After a period of fitful acclimating to a world in which I understood approximately 4 percent of what was going on around me, I managed to land part-time work teaching English, French, and history at various schools. I found a language tutor and I found a new home on a place called the Farm—more of an untended fruit orchard than an agricultural endeavor—in a small, elevated teak house with an outdoor kitchen and a bare pipe poking out of the ground for a sink. It felt authentically Thai rather than tourist-friendly, and I even found a Thai roommate, a minuscule college student named Nai Noi. Or she found me.

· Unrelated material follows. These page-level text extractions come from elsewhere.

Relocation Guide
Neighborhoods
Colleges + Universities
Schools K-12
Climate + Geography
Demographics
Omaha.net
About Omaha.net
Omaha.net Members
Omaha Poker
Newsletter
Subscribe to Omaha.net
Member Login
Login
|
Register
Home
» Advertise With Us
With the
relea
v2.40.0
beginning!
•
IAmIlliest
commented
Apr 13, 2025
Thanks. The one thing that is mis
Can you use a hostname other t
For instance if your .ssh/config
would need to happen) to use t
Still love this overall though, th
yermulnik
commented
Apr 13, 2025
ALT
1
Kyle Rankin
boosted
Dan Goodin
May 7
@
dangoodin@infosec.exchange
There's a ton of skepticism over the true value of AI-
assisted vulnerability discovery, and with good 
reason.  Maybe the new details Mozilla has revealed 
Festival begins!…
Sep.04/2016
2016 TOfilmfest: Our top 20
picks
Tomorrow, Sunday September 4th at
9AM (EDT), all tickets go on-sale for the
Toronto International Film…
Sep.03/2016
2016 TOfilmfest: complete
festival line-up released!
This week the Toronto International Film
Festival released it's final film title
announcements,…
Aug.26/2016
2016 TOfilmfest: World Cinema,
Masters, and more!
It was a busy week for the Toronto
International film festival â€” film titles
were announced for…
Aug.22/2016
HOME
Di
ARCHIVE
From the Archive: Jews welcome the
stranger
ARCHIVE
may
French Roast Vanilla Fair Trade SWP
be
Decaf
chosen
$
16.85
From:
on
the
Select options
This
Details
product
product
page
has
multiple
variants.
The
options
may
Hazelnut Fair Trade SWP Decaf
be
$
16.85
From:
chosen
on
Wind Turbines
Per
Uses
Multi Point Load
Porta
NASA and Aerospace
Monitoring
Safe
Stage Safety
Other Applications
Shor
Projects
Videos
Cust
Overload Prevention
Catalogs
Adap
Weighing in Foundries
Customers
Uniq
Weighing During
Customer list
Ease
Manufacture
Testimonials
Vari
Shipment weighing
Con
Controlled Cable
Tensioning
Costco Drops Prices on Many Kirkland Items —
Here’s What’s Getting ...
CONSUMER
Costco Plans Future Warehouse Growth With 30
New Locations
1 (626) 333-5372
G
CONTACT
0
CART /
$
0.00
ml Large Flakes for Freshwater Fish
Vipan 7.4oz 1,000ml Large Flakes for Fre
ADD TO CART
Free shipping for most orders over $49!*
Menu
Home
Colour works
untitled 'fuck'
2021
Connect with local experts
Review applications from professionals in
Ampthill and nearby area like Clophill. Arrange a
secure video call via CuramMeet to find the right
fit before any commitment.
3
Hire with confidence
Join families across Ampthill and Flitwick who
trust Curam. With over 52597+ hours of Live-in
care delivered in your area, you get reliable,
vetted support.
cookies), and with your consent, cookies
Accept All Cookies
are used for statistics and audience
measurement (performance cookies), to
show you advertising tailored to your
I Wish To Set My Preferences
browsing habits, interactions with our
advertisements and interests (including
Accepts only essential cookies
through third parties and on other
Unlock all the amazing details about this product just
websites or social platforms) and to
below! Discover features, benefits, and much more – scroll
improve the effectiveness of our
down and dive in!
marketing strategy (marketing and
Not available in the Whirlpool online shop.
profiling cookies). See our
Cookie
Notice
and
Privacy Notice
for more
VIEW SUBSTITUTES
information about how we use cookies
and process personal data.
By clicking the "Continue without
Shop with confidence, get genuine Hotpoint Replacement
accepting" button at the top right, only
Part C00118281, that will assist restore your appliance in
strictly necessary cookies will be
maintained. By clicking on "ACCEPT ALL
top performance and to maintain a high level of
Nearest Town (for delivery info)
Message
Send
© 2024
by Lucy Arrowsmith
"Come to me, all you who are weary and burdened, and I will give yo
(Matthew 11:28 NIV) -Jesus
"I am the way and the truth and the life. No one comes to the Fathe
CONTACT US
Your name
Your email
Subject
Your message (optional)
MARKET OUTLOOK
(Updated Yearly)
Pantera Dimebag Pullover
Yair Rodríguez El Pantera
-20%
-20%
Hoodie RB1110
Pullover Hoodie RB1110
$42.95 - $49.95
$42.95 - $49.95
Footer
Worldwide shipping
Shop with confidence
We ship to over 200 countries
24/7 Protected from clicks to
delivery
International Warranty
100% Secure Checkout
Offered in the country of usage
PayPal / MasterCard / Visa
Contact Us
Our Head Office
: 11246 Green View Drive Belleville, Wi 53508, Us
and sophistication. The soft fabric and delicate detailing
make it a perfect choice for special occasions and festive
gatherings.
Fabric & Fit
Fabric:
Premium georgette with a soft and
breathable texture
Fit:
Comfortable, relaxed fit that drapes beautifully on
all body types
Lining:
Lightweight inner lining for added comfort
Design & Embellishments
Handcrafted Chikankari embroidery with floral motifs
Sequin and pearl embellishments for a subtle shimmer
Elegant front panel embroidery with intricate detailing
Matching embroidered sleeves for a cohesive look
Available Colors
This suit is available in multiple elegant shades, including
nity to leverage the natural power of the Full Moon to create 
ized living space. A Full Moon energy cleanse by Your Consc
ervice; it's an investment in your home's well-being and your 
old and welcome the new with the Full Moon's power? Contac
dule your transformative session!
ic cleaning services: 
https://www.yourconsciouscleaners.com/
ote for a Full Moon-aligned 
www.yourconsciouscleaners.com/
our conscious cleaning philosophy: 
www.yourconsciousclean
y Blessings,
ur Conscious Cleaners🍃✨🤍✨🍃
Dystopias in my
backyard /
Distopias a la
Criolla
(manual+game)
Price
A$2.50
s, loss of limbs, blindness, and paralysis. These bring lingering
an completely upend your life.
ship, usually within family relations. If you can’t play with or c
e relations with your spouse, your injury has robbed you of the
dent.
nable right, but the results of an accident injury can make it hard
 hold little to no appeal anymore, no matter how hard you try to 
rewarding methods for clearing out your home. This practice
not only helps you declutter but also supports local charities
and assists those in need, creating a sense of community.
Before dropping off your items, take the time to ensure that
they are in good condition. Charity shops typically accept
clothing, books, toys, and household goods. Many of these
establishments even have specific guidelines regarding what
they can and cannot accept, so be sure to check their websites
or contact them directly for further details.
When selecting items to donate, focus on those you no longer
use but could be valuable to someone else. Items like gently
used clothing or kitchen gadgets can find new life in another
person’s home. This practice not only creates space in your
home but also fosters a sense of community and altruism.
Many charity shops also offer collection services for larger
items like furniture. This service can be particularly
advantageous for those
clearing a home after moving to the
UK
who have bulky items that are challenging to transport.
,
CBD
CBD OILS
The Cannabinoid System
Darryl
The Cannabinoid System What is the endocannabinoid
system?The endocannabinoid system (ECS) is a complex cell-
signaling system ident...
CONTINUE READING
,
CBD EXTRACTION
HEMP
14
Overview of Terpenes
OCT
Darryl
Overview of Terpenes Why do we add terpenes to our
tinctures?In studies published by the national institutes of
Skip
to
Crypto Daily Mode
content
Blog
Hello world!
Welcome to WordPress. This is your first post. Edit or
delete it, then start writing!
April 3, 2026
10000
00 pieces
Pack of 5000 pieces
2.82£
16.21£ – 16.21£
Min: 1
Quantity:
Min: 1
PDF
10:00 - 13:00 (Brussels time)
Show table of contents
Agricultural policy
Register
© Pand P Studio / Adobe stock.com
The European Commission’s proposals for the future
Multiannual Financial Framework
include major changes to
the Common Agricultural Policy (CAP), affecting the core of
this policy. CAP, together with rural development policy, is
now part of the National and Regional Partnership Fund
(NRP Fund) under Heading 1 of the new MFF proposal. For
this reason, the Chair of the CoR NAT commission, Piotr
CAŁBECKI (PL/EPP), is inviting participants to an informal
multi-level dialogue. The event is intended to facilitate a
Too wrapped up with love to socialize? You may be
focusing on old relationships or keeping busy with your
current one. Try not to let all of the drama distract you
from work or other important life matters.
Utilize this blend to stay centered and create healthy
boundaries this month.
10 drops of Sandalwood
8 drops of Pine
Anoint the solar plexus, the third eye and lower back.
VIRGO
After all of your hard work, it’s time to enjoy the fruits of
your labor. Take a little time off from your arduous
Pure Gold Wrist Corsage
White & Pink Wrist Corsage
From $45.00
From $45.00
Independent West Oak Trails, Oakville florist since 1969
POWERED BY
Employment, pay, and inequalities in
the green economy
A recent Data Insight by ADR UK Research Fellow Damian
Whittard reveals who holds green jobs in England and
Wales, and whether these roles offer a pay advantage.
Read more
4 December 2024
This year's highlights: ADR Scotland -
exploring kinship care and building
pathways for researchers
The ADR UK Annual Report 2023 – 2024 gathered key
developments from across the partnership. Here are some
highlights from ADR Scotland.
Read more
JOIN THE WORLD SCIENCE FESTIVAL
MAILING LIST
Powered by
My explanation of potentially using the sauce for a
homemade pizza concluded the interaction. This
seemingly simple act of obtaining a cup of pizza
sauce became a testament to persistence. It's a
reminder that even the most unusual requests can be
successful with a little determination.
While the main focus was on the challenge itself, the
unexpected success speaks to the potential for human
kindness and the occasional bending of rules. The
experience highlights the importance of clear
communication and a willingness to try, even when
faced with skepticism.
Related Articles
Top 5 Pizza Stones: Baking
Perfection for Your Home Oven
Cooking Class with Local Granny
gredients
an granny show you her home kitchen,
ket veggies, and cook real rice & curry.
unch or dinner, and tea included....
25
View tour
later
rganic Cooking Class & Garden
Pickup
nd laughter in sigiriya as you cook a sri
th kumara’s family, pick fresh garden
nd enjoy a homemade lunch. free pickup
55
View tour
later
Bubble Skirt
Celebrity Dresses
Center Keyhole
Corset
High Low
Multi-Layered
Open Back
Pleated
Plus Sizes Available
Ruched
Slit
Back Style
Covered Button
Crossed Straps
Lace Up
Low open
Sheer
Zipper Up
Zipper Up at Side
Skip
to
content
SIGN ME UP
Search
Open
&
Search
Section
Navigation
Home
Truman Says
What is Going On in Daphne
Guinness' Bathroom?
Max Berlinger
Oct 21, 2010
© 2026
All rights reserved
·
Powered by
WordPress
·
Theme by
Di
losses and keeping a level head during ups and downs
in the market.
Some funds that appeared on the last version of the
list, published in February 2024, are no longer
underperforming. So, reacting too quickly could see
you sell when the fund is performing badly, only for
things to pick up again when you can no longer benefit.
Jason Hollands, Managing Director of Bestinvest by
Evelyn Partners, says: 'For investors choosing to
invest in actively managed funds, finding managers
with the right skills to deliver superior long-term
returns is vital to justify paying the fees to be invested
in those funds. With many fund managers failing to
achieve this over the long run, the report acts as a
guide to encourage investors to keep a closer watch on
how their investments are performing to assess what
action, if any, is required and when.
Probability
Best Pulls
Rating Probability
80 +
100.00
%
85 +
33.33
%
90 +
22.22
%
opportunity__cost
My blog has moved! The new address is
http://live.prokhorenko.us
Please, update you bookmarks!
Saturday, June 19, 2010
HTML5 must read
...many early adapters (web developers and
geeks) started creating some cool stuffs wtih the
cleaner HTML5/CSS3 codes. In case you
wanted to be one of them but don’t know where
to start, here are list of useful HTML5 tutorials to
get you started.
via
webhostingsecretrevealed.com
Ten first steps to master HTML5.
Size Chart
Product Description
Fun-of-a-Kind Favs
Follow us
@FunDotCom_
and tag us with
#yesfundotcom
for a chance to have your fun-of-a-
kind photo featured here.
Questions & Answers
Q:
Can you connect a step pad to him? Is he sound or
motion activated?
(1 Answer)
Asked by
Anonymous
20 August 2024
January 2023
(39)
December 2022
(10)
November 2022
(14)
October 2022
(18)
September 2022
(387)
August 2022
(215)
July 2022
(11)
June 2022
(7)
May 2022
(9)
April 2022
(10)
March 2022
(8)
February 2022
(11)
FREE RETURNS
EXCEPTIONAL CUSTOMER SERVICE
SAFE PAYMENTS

Nai Noi was a “play” name meaning Sir Small; her real name, Acheeraya, meant “genius.” All Thais have an official given name, used infrequently, and a descriptive play name, like Sweet or Fat or Water Heart (which meant generous). Though she was an English major at Chiang Mai University, Nai Noi was unlike anyone I’d encountered in college. She was in her sixth year after changing majors, and she still had two years to go. She seemed to never read any of the assigned books nor did she want to read mine, rarely did homework, and didn’t once ask me for help. Having dated a student on the Princeton in Asia program a couple of years earlier, she was completely fluent in English anyway.

We weren’t alone. There were scorpions in our backyard and a large geckolike creature called a Toogaeh who lived under the eave of the roof and croaked out “Too gaeh, too gaeh, too gaeh … gaeh,” the final syllable sounding a note of weary melancholia, every night at exactly ten thirty, poking out its head to bid us good night. When I woke up my first morning there and instinctively grabbed the glass of water I’d set by the book on my nightstand, my hand tingled. I half opened an eye. Just inches from my face, my hand was pulsating within a swarm of black ants. “Get out of our water,” they said.

The ants had entered through the open wooden slats of the wall and marched in single file toward the glass alongside my bed, behind my toes, and over my pillow before plunging into my glass, pleased with the welcoming beverage I’d provided. I can’t say I welcomed them in return. It was hard to read in bed at night surrounded by the incessant movement of small shiny black creatures and even harder to fall asleep knowing of their relentless forward march, but there was no way to get rid of them in a room with open walls. They distracted me. I was reminded of a cruelty my brother Roger inflicted on me on a regular basis when we were kids: I’d be peacefully reading in bed, when, as the mood struck, he’d fling open my bedroom door, which didn’t have a proper latch, and wiggle his hand through; the peripheral movement made concentrating on the page impossible. Getting up to chase him out only compounded the interruption.

But what could be done? Killing bugs wasn’t Buddhist. If I asked Nai Noi to dispel the encroaching wilderness, she would daintily pick up the spiders that hung vertically from the shower ceiling and escort them one by one outdoors. They always came back. I learned to wrap my hand in toilet paper before flushing the toilet; its handle was inevitably teeming with ants.

It was harder to acclimate to the giant water bug who lived behind the toilet bowl. He’d come out late at night as I sat there, determinedly confronting me from the puddled floor. (Thai bathrooms did not have separate shower stalls so the floor was always wet and often sticky.) The water bug, more like a New York City rat than a cockroach, was so large you could see into his eyes and read his defiance. After flushing I would catapult off the toilet in Olympian fashion, clearing the water bug, and, panting heavily, run back to bed and my awaiting ants.

One night I snapped. Not fully aware of what I was doing, I grabbed Anna Karenina off my bed and brought it down with all my might on the water bug. I smote him. Turning on the spidery showerhead, I let the bloody remains swirl around in a wet mess until he was nothing more than a brackish veneer. I wiped the crushed limbs off my book cover. My heroine had come to the rescue.

When I looked up, there was Nai Noi, surveying me with her enormous Buddhist eyes. Murderer. One week later, sitting on the toilet, there was a second confrontation. A new water bug, even mightier than the first, was standing directly before me. I swear I could hear him say, “My name is Inigo Montoya. You killed my father. Prepare to die.”